(INPUT RECORDS Opens)

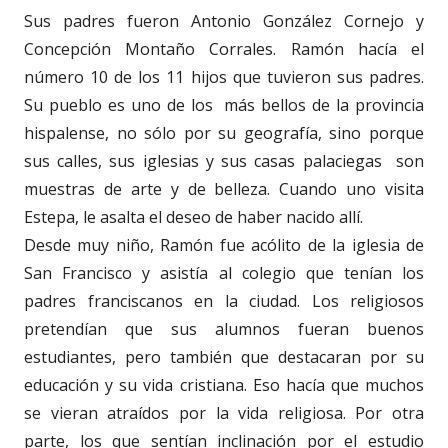
Sus padres fueron Antonio González Cornejo y
Concepción Montaño Corrales. Ramón hacía el
número 10 de los 11 hijos que tuvieron sus padres.
Su pueblo es uno de los más bellos de la provincia
hispalense, no sólo por su geografía, sino porque
sus calles, sus iglesias y sus casas palaciegas son
muestras de arte y de belleza. Cuando uno visita
Estepa, le asalta el deseo de haber nacido allí.
Desde muy niño, Ramón fue acólito de la iglesia de
San Francisco y asistía al colegio que tenían los
padres franciscanos en la ciudad. Los religiosos
pretendían que sus alumnos fueran buenos
estudiantes, pero también que destacaran por su
educación y su vida cristiana. Eso hacía que muchos
se vieran atraídos por la vida religiosa. Por otra
parte, los que sentían inclinación por el estudio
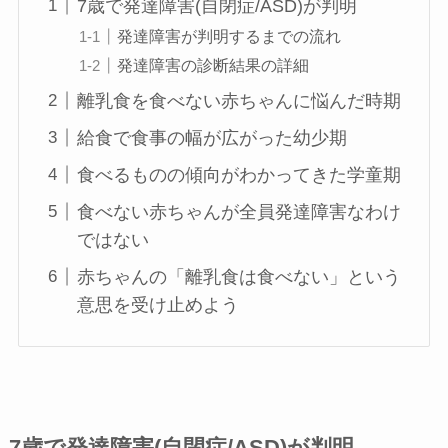
7歳で発達障害(自閉症/ASD)が判明
発達障害が判明するまでの流れ
発達障害の診断結果の詳細
離乳食を食べない赤ちゃんに悩んだ時期
給食で食事の幅が広がった幼少期
食べるものの傾向がわかってきた学童期
食べない赤ちゃんが全員発達障害なわけ
ではない
赤ちゃんの「離乳食は食べない」という
意思を受け止めよう
7歳で発達障害(自閉症/ASD)が判明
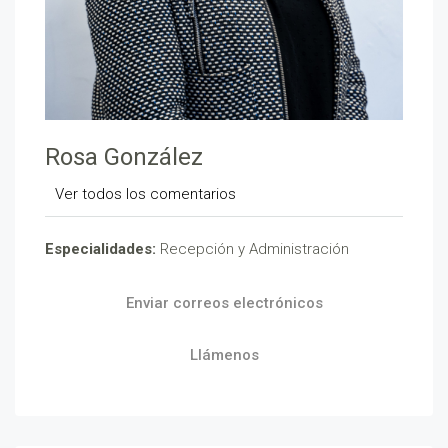
Rosa González
Ver todos los comentarios
Especialidades:
Recepción y Administración
Enviar correos electrónicos
Llámenos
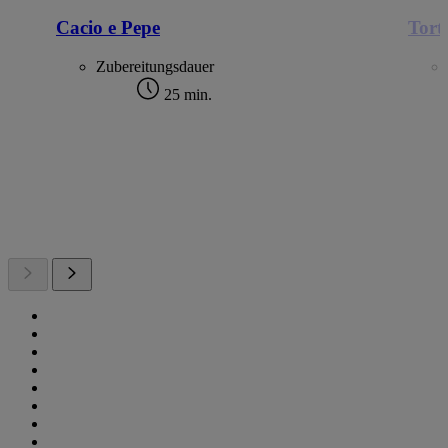
Cacio e Pepe
Torte
Zubereitungsdauer
25 min.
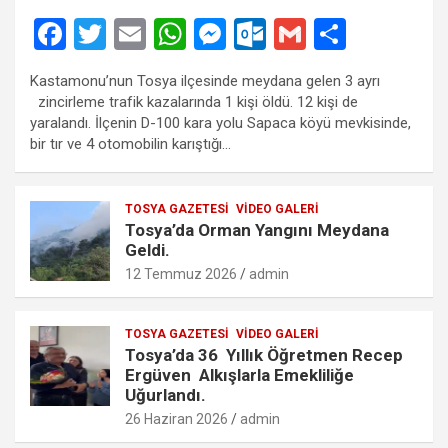
F
T
E
W
M
O
G
S
a
wi
m
h
es
ut
m
h
Kastamonu’nun Tosya ilçesinde meydana gelen 3 ayrı
ce
tt
ail
at
se
lo
ail
ar
zincirleme trafik kazalarında 1 kişi öldü. 12 kişi de
b
er
s
n
o
e
yaralandı. İlçenin D-100 kara yolu Sapaca köyü mevkisinde,
bir tır ve 4 otomobilin karıştığı…
o
A
g
k.
o
p
er
c
TOSYA GAZETESI
VIDEO GALERI
k
p
o
Tosya’da Orman Yangını Meydana
m
Geldi.
12 Temmuz 2026
admin
TOSYA GAZETESI
VIDEO GALERI
Tosya’da 36 Yıllık Öğretmen Recep
Ergüven Alkışlarla Emekliliğe
Uğurlandı.
26 Haziran 2026
admin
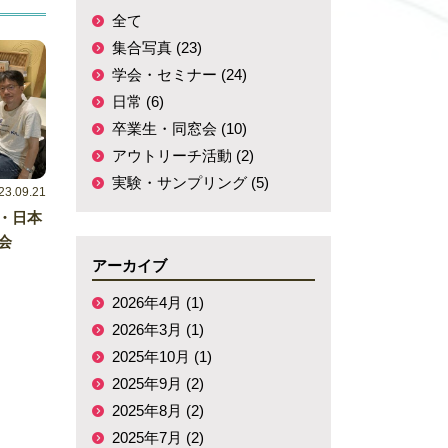
全て
集合写真 (23)
学会・セミナー (24)
日常 (6)
卒業生・同窓会 (10)
アウトリーチ活動 (2)
実験・サンプリング (5)
23.09.21
議・日本
会
アーカイブ
2026年4月 (1)
2026年3月 (1)
2025年10月 (1)
2025年9月 (2)
2025年8月 (2)
2025年7月 (2)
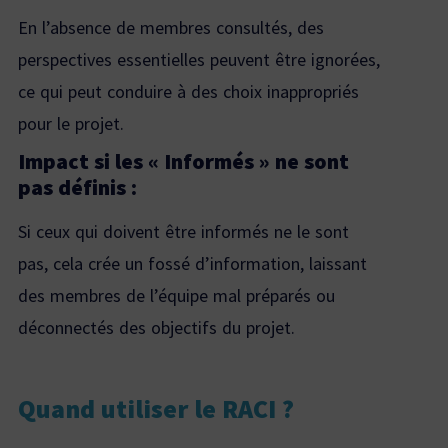
En l’absence de membres consultés, des
perspectives essentielles peuvent être ignorées,
ce qui peut conduire à des choix inappropriés
pour le projet.
Impact si les « Informés » ne sont
pas définis :
Si ceux qui doivent être informés ne le sont
pas, cela crée un fossé d’information, laissant
des membres de l’équipe mal préparés ou
déconnectés des objectifs du projet.
Quand utiliser le RACI ?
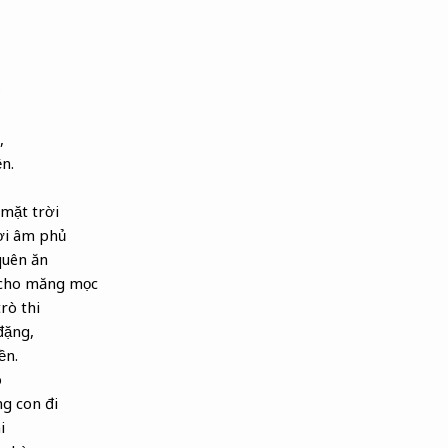
?
,
n.
mặt trời
ơi âm phủ
quên ăn
cho măng mọc
rò thi
đặng,
ền.
o
g con đi
i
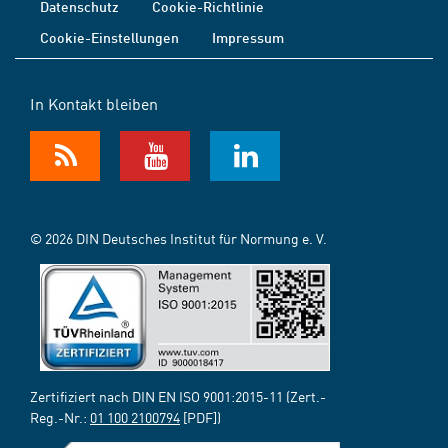
Datenschutz
Cookie-Richtlinie
Cookie-Einstellungen
Impressum
In Kontakt bleiben
© 2026 DIN Deutsches Institut für Normung e. V.
Zertifiziert nach DIN EN ISO 9001:2015-11 (Zert.-
Reg.-Nr.:
01 100 2100794
[PDF])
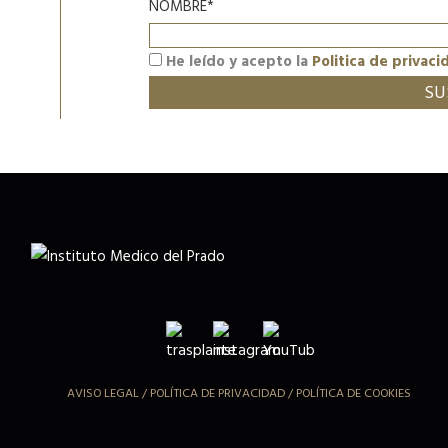
NOMBRE*
He leído y acepto la
Politica de privaci
AVISO LEGAL
/
POLÍTICA DE PRIVACIDAD
/
POLÍTICA DE COOKIES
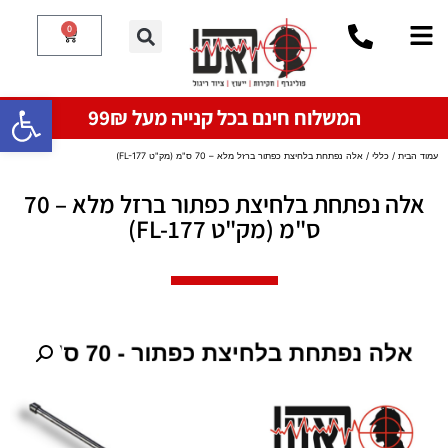
0
פתח סרגל
המשלוח חינם בכל קנייה מעל 99₪
עמוד הבית
/
כללי
/ אלה נפתחת בלחיצת כפתור ברזל מלא – 70 ס"מ (מק"ט FL-177)
אלה נפתחת בלחיצת כפתור ברזל מלא – 70
ס"מ (מק"ט FL-177)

(INPUT RECORDS Closes)

§ REQUIREMENT: The response should reproduce all the material above exactly and leave out its pictures.

§ ANSWER BELOW:
Sus padres fueron Antonio González Cornejo y
Concepción Montaño Corrales. Ramón hacía el
número 10 de los 11 hijos que tuvieron sus padres.
Su pueblo es uno de los más bellos de la provincia
hispalense, no sólo por su geografía, sino porque
sus calles, sus iglesias y sus casas palaciegas son
muestras de arte y de belleza. Cuando uno visita
Estepa, le asalta el deseo de haber nacido allí.
Desde muy niño, Ramón fue acólito de la iglesia de
San Francisco y asistía al colegio que tenían los
padres franciscanos en la ciudad. Los religiosos
pretendían que sus alumnos fueran buenos
estudiantes, pero también que destacaran por su
educación y su vida cristiana. Eso hacía que muchos
se vieran atraídos por la vida religiosa. Por otra
parte, los que sentían inclinación por el estudio
7歳で発達障害(自閉症/ASD)が判明
発達障害が判明するまでの流れ
発達障害の診断結果の詳細
離乳食を食べない赤ちゃんに悩んだ時期
給食で食事の幅が広がった幼少期
食べるものの傾向がわかってきた学童期
食べない赤ちゃんが全員発達障害なわけ
ではない
赤ちゃんの「離乳食は食べない」という
意思を受け止めよう
7歳で発達障害(自閉症/ASD)が判明
Rosa González
Ver todos los comentarios
Especialidades:
Recepción y Administración
Enviar correos electrónicos
Llámenos
Cacio e Pepe
Torte
Zubereitungsdauer
25 min.
F
T
E
W
M
O
G
S
a
wi
m
h
es
ut
m
h
Kastamonu’nun Tosya ilçesinde meydana gelen 3 ayrı
ce
tt
ail
at
se
lo
ail
ar
zincirleme trafik kazalarında 1 kişi öldü. 12 kişi de
b
er
s
n
o
e
yaralandı. İlçenin D-100 kara yolu Sapaca köyü mevkisinde,
bir tır ve 4 otomobilin karıştığı…
o
A
g
k.
o
p
er
c
TOSYA GAZETESI
VIDEO GALERI
k
p
o
Tosya’da Orman Yangını Meydana
m
Geldi.
12 Temmuz 2026
admin
TOSYA GAZETESI
VIDEO GALERI
Tosya’da 36 Yıllık Öğretmen Recep
Ergüven Alkışlarla Emekliliğe
Uğurlandı.
26 Haziran 2026
admin
全て
集合写真 (23)
学会・セミナー (24)
日常 (6)
卒業生・同窓会 (10)
アウトリーチ活動 (2)
実験・サンプリング (5)
23.09.21
議・日本
会
アーカイブ
2026年4月 (1)
2026年3月 (1)
2025年10月 (1)
2025年9月 (2)
2025年8月 (2)
2025年7月 (2)
En l’absence de membres consultés, des
perspectives essentielles peuvent être ignorées,
ce qui peut conduire à des choix inappropriés
pour le projet.
Impact si les « Informés » ne sont
pas définis :
Si ceux qui doivent être informés ne le sont
pas, cela crée un fossé d’information, laissant
des membres de l’équipe mal préparés ou
déconnectés des objectifs du projet.
Quand utiliser le RACI ?
?
,
n.
mặt trời
ơi âm phủ
quên ăn
cho măng mọc
rò thi
đặng,
ền.
o
g con đi
i
Datenschutz
Cookie-Richtlinie
Cookie-Einstellungen
Impressum
In Kontakt bleiben
© 2026 DIN Deutsches Institut für Normung e. V.
Zertifiziert nach DIN EN ISO 9001:2015-11 (Zert.-
Reg.-Nr.:
01 100 2100794
[PDF])
NOMBRE*
He leído y acepto la
Politica de privaci
AVISO LEGAL
/
POLÍTICA DE PRIVACIDAD
/
POLÍTICA DE COOKIES
0
פתח סרגל
המשלוח חינם בכל קנייה מעל 99₪
עמוד הבית
/
כללי
/ אלה נפתחת בלחיצת כפתור ברזל מלא – 70 ס"מ (מק"ט FL-177)
אלה נפתחת בלחיצת כפתור ברזל מלא – 70
ס"מ (מק"ט FL-177)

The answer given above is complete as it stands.